§ Activity: In the entries below, count every line containing "découvrir". Return the number and nothing else.

--- --- ---

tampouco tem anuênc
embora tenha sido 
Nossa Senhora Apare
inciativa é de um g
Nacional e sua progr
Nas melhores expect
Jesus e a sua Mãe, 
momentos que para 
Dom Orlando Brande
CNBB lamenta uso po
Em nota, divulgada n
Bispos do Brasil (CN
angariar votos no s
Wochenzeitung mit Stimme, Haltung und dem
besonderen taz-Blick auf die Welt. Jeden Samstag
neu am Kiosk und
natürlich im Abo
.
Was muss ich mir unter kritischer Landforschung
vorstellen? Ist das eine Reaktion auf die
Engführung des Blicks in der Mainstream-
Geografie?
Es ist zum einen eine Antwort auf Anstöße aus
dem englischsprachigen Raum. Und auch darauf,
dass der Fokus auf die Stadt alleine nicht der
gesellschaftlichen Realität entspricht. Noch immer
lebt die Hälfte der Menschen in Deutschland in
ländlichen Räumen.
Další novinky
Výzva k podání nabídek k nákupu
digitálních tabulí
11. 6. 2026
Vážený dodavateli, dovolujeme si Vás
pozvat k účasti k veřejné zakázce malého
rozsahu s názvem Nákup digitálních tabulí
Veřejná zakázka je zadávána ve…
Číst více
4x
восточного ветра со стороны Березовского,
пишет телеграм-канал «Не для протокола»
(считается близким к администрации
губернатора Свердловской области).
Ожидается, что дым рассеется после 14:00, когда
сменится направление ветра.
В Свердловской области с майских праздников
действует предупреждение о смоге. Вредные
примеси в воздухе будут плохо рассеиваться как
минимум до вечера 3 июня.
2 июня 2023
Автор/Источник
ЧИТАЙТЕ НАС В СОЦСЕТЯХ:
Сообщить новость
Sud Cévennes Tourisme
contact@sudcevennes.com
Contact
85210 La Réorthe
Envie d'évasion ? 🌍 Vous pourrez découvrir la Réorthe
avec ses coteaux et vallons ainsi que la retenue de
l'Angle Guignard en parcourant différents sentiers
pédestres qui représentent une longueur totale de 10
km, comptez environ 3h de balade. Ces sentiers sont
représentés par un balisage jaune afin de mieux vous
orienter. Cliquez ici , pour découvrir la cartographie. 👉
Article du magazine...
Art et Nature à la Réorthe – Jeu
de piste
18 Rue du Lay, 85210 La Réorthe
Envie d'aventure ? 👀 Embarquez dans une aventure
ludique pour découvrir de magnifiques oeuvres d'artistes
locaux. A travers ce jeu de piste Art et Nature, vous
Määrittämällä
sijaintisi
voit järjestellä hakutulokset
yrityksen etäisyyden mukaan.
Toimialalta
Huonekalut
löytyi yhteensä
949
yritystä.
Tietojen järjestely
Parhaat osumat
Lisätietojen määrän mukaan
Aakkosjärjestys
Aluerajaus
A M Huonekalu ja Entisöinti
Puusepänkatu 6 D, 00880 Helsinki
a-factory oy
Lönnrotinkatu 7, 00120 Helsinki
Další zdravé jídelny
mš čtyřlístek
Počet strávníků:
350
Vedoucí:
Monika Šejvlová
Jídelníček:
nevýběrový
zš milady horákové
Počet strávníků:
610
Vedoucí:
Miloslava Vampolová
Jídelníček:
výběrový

--- --- ---

§ Finished task: 3